By 2022 nearly half (48%) of Medicare beneficiaries were enrolled in Advantage plans instead of traditional Medicare.


The Current Controversy

Beginning in March, 2023, we learned that Advantage plans are using algorithms, not doctors, to cut off care to patients on their plans. People with cancer or other devastating diagnoses are left to pay for care on their own or go without it.


An article in a medical journal told the story of Frances Walter, an 85 year old woman in Wisconsin, who in 2019 had a shattered left shoulder and was allergic to pain medicine. Hospital notes showed that her pain was at the top of the scale and that she could not dress herself, go to the bathroom, or push a walker without help.

An algorithm, however, predicted that it would be fine for Ms. Walker to return to her apartment alone 16.6 days after she had entered rehabilitation in a nursing home. It took a year for a federal judge to rule that the algorithm was “at best, speculative” and to award her thousands of dollars in medical expenses. While Ms. Walker was fighting the denial she had to spend her life savings and enroll in Medicaid.

In May, a Senate subcommittee held a hearing on Advantage plans, which included testimony from Gloria Bent, about the denial of care to her husband. She described the “devastating” last ten months of her husband’s life as they received denial after denial from the insurance company.

In the meantime, these insurers have been making a lot of money. In 2021, Medicare Advantage insurers report gross margins about double what insurers in the individual group market reported.
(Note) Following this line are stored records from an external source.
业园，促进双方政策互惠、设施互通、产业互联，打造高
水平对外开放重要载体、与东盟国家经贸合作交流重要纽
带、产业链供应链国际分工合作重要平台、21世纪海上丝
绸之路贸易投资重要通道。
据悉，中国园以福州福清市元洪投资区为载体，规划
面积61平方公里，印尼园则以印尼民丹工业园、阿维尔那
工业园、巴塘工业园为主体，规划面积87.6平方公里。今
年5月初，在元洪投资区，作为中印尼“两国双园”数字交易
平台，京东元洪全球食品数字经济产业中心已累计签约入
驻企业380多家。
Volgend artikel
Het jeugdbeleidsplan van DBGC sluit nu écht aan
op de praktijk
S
Earlier this year, President Biden proposed a rate cut of 2.3% in 2024. Many insurance companies and their trade group pushed back and lobbied against the decrease. Sens. Elizabeth Warren (D Mass) and Jeff Merkley (D Ore.) wrote a series of letters taking the insurance companies to task for lobbying against the rate cuts while their executives received huge salaries and made large payments to shareholders. The final rate adjustment was a 1.12 % decrease.



What Will be the Final Result on Algorithms?
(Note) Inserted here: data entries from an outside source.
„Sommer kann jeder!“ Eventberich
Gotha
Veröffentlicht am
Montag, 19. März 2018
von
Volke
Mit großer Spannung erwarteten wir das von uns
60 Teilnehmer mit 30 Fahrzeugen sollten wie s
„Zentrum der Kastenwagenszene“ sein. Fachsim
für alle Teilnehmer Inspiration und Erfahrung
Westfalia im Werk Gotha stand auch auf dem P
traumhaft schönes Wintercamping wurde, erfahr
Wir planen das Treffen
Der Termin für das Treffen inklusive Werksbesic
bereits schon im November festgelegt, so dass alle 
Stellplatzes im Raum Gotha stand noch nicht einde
The federal government has announced that it is moving forward with proposals to crack down on Advantage plan insurers for denying care inappropriately and specifically called out the use of algorithms. Lawmakers on both sides of the aisle have asked some of the insurance companies for documents on how they grant or deny access to care and whether they use artificial intelligence to do so.

A class action has also been filed in California against Cigna, claiming that the company has physician reviewers sign off on bates of denials without opening each patient’s file to conduct a review.

Let’s hope that doctors, and not robots, are returned to the helm of the decision making process for patients who need medical help and are insured under Advantage plans.